How to see transformations on polytopes?

Question

I have a polytope in six dimension with extreme points

$(1,0,0,0,0,0)$
$(0,1,0,0,0,0)$
$(0,0,1,0,0,0)$
$(1,1,0,1,0,0)$
$(1,0,1,0,1,0)$
$(0,1,1,0,0,1)$
$(1,1,1,1,1,1)$
$(0,0,0,0,0,0)$

Each of the above vector is interpreted as $(p_1,p_2,p_3,p_{12},p_{13},p_{23})$ where each $p_i$ is 0 or 1 and $p_{ij}$ is boolean AND of $p_i$ and $p_j$ that is $p_i$ ^ $p_j$. I apply the following transformation $\sigma_i$ defined as $$p_j=p_j, \; \; \; j \ne i$$ $$p_i=1-p_i $$ $$p_{ij} = p_j-p_{ij} $$ $$p_{jk}=p_{jk}, \; \; \; j,k \ne i$$ I can see that $\sigma_i$ ( $1 \le i \le 3$ ) maps all the eight extreme points in a one to one way amongst themselves. The point I am unable to prove is that if each point inside the polytope is mapped to some other point in the polytope itself. Also is there a transformation possible such that the extreme points are mapped amongst themselves but some of the points inside the polytope are mapped outside of the polytope ?

Answer 1

Any map preserving the extreme points of a convex polytope preserves the entire polytope.

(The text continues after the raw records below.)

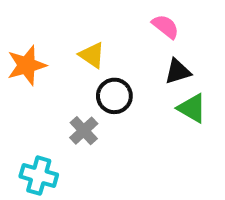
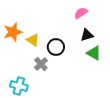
pink semicircle: (165, 26) -> (81, 13), turned -72
yellow triangle: (92, 55) -> (33, 40), moved

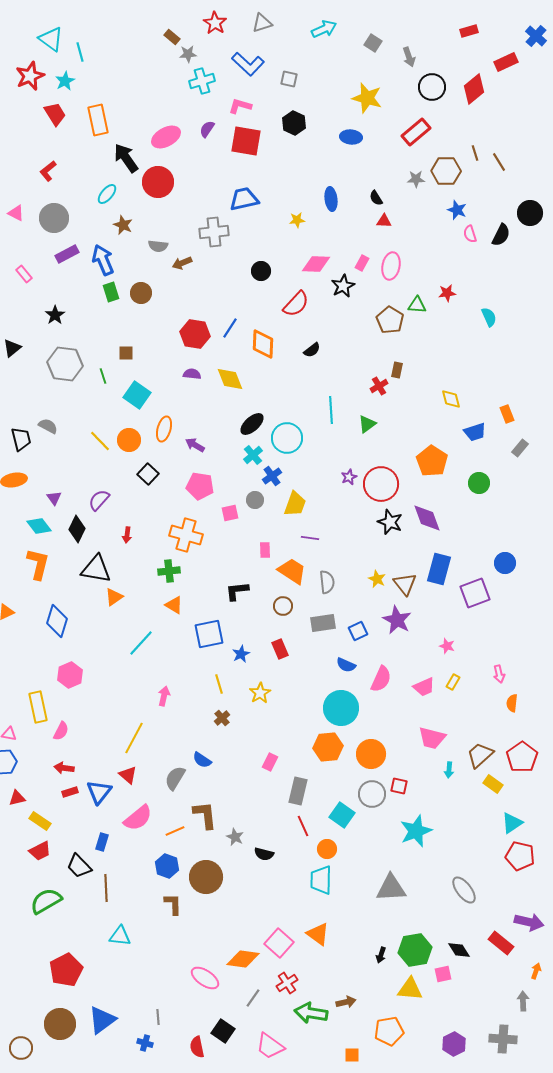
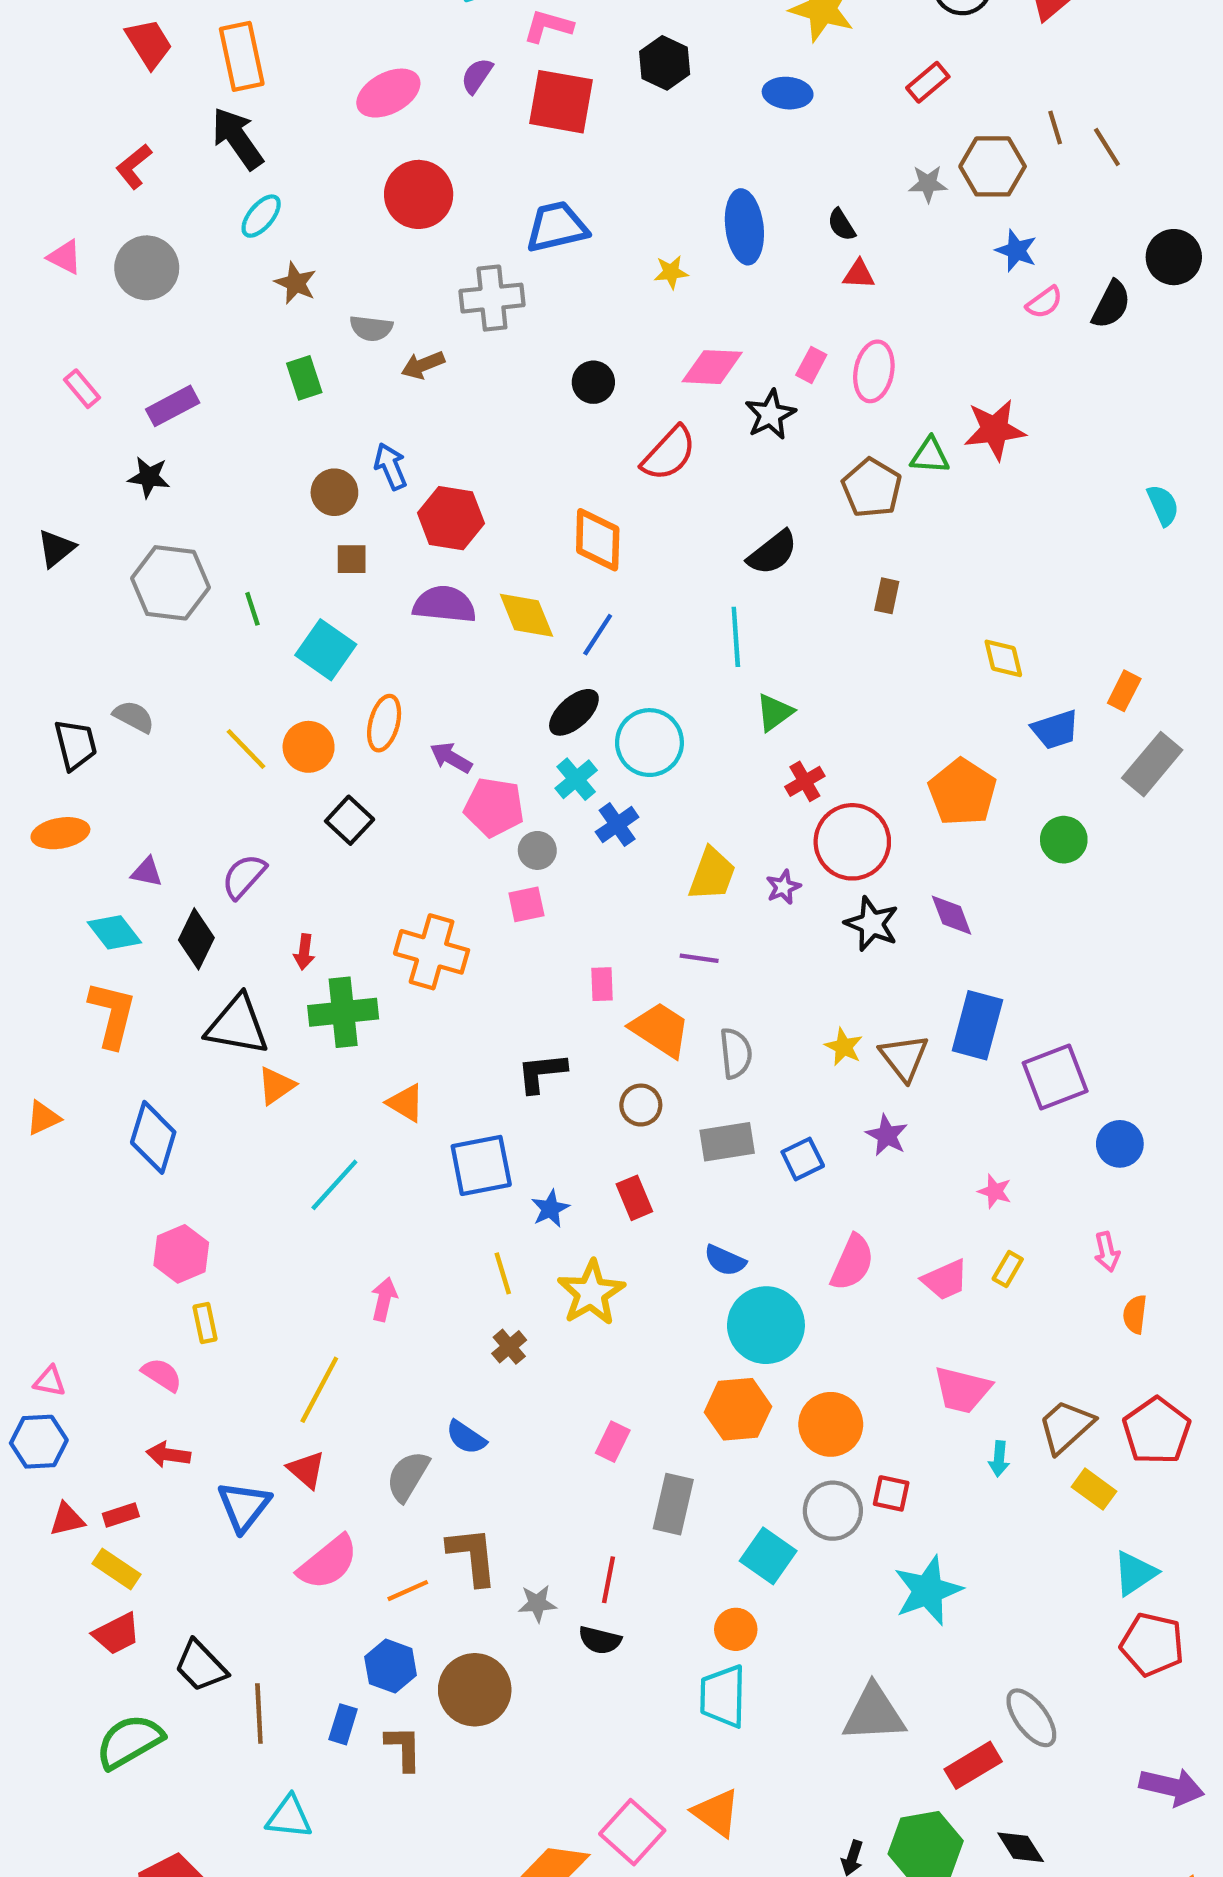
red rectangle: (416, 132) -> (928, 82), size x0.7
black arrow: (126, 158) -> (237, 138), moved
red circle: (158, 182) -> (419, 194), moved
blue ellipse: (331, 199) -> (744, 227), size x1.4
pink semicircle: (470, 234) -> (1044, 302), turned -108
purple rectangle: (67, 254) -> (173, 406), moved
blue arrow: (103, 260) -> (391, 466), moved, size x0.7
green rectangle: (111, 292) -> (304, 378), moved
brown circle: (141, 293) -> (334, 492), moved
red star: (447, 293) -> (995, 430), size x1.6
black star: (55, 315) -> (149, 477), turned -30
cyan semicircle: (489, 317) -> (1163, 505), moved
blue line: (230, 328) -> (598, 635), moved
black semicircle: (312, 350) -> (772, 553), moved, size x1.4
brown square: (126, 353) -> (352, 559), moved
purple semicircle: (192, 374) -> (444, 604), size x1.6
red cross: (379, 386) -> (805, 781), moved
cyan line: (331, 410) -> (736, 637), moved
orange rectangle: (507, 414) -> (1124, 691), turned 48
green triangle: (367, 424) -> (775, 712), moved
gray rectangle: (520, 448) -> (1152, 764), size x1.6
purple star: (349, 477) -> (783, 887), moved
pink pentagon: (200, 486) -> (494, 807), moved
purple triangle: (54, 498) -> (147, 872), turned -42
gray circle: (255, 500) -> (537, 850), moved
yellow trapezoid: (295, 504) -> (712, 874), moved
purple diamond: (427, 518) -> (952, 915), size x0.7
blue circle: (505, 563) -> (1120, 1144), moved
green cross: (169, 571) -> (343, 1012), moved, size x1.4
purple star: (397, 620) -> (887, 1135), size x0.7
blue semicircle: (346, 665) -> (725, 1260), moved
yellow star: (260, 693) -> (591, 1293), size x1.4
yellow rectangle: (38, 707) -> (205, 1323), moved, size x0.6
pink semicircle: (61, 731) -> (162, 1375), turned -84
red rectangle: (70, 792) -> (121, 1515), moved
red line: (303, 826) -> (608, 1580), moved, turned 35
gray star: (235, 837) -> (537, 1603), turned -30
blue rectangle: (102, 842) -> (343, 1724), moved
red rectangle: (501, 943) -> (973, 1765), moved, turned -70

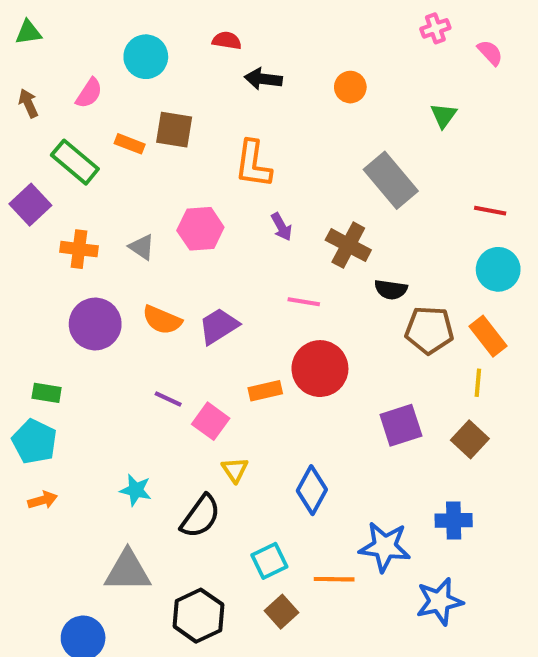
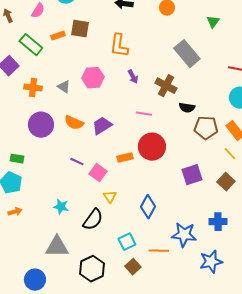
orange rectangle: (130, 144) -> (58, 36), turned -40
yellow line: (478, 383) -> (230, 154), turned -48

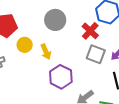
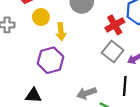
purple hexagon: (61, 77) -> (51, 60), moved

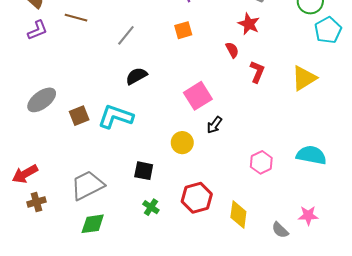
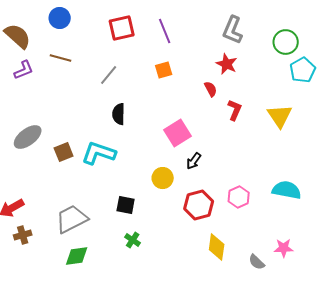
black semicircle: (136, 76) -> (119, 114), turned -60
yellow triangle: (304, 78) -> (280, 116), turned -32
red hexagon: (197, 198) -> (199, 205), moved

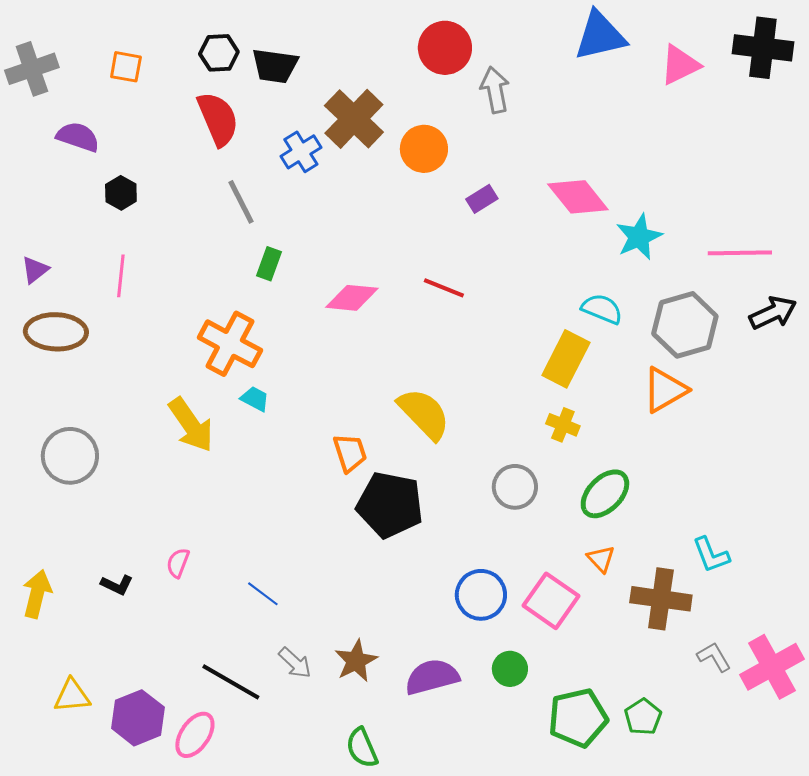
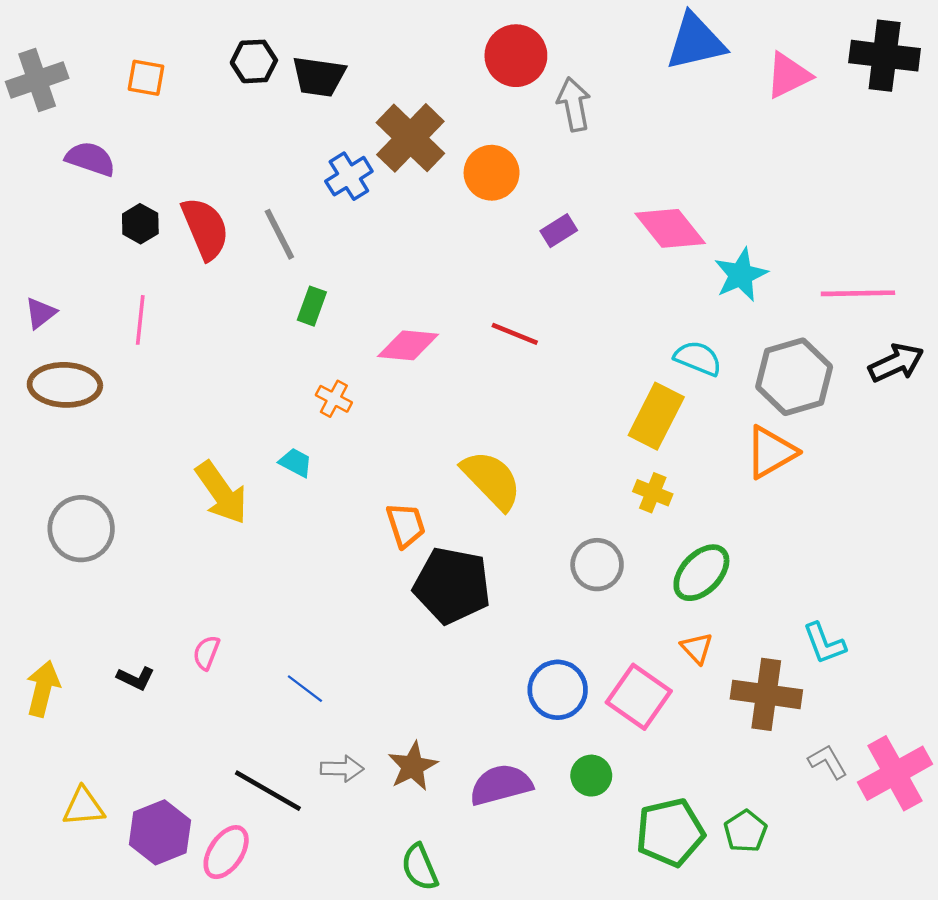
red semicircle: (218, 119) -> (205, 228), moved
orange cross: (230, 344) -> (334, 399), moved, size x0.5
gray arrow: (295, 663) -> (342, 769), turned -42

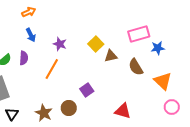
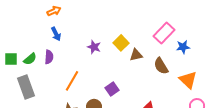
pink rectangle: (139, 34) -> (164, 33), turned -30
purple star: (60, 44) -> (94, 47), moved
orange line: (52, 69) -> (72, 81), moved

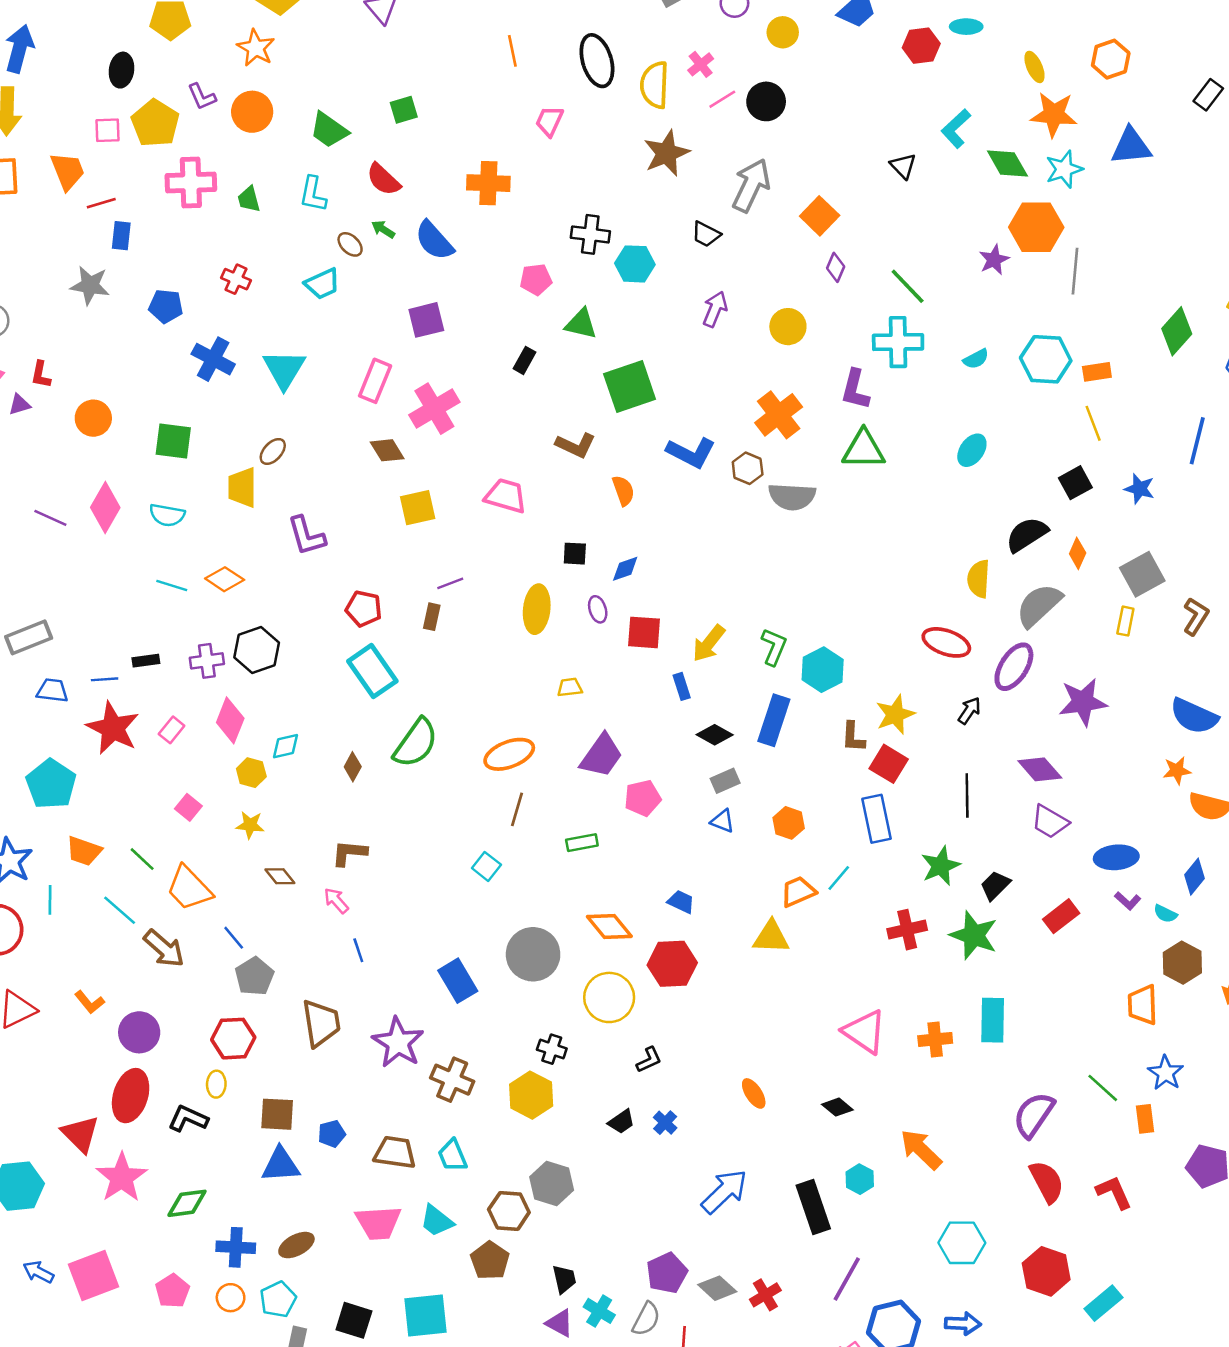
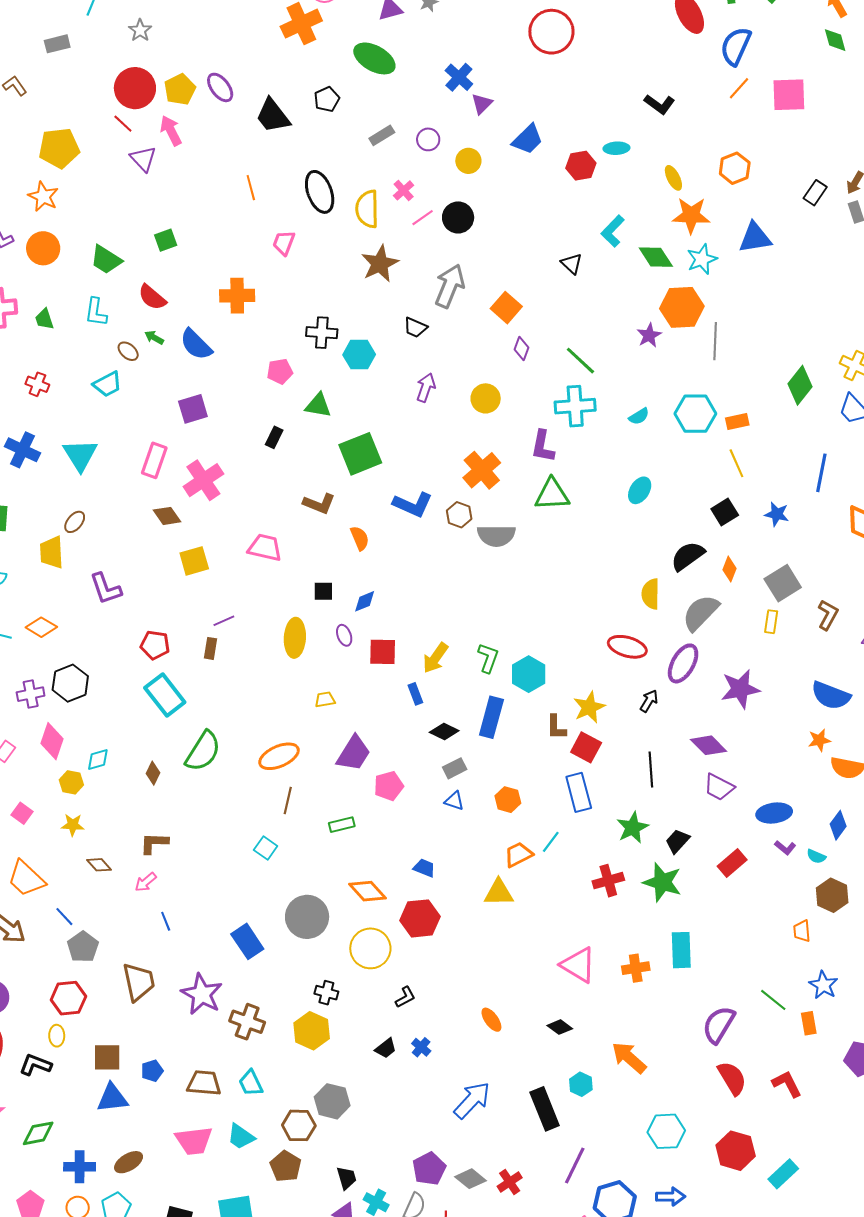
pink arrow: (336, 901) -> (146, 882), turned -85
orange trapezoid: (1143, 1005) -> (802, 931), size x0.7

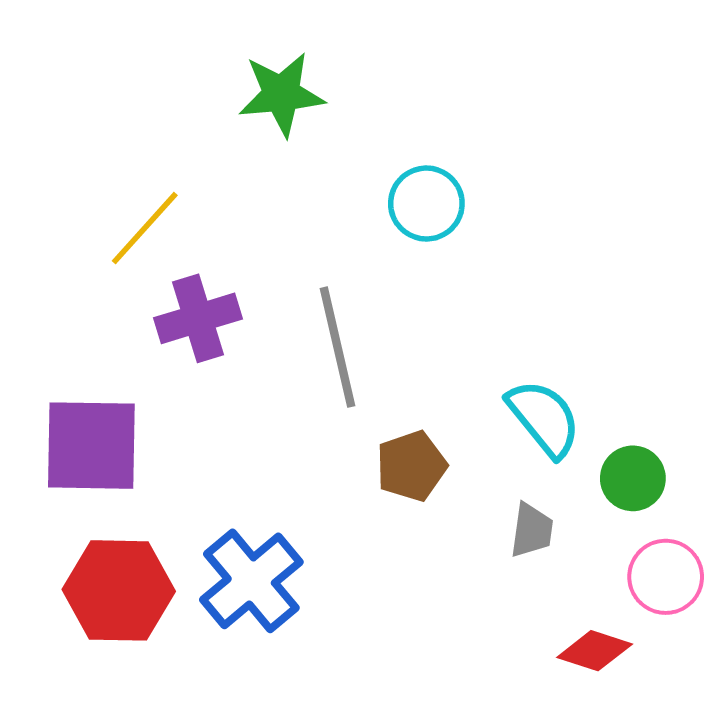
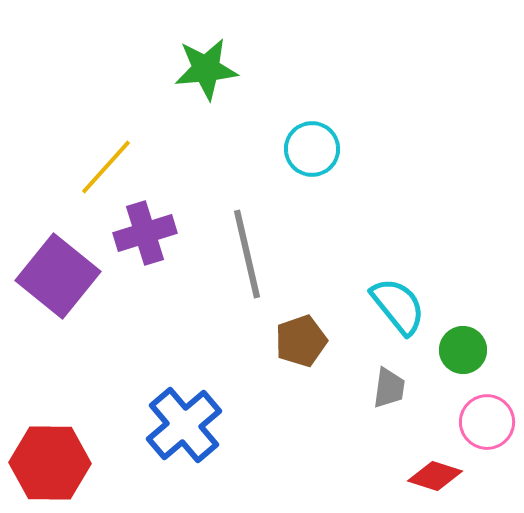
purple square: (91, 446) -> (58, 276), moved, turned 38
red hexagon: (119, 590) -> (50, 463), moved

In particular, let $\operatorname{conv}(A)$ be the convex hull of a set of points $A$ - that is the set of points $p$ writable as convex sums: $$p=x_1a_1+x_2a_2+x_3a_3+\ldots+x_na_n$$ where $a_i\in A$ and $0\leq x_i \leq 1$ and $x_1+x_2+\ldots+ x_n= 1$. Then, for any linear map $f$ and set $A$, the following holds $$\operatorname{conv}(f(A))=f(\operatorname{conv}(A))$$ The proof of this is relatively simple when we note that $$f(x_1a_1+x_2a_2+\ldots +x_na_n)=x_1f(a_1)+x_2f(a_2)+\ldots+x_nf(a_n)$$ which allows us to show that any element of the right hand set is in the left hand set and vice versa by "translating" between the two forms.

In your case, you have a polyhedron with some extreme points $A$. Presumably the set of points in the polyhedron is $P=\operatorname{conv}(A)$. Additionally, you have a linear map for which $f(A)=A$. Then the above reads: $$\operatorname{conv}(f(A))=f(\operatorname{conv}(A))$$ and if we just simplify from the given relations we get $$\operatorname{conv}(A)=f(P)$$ $$P=f(P)$$ as desired.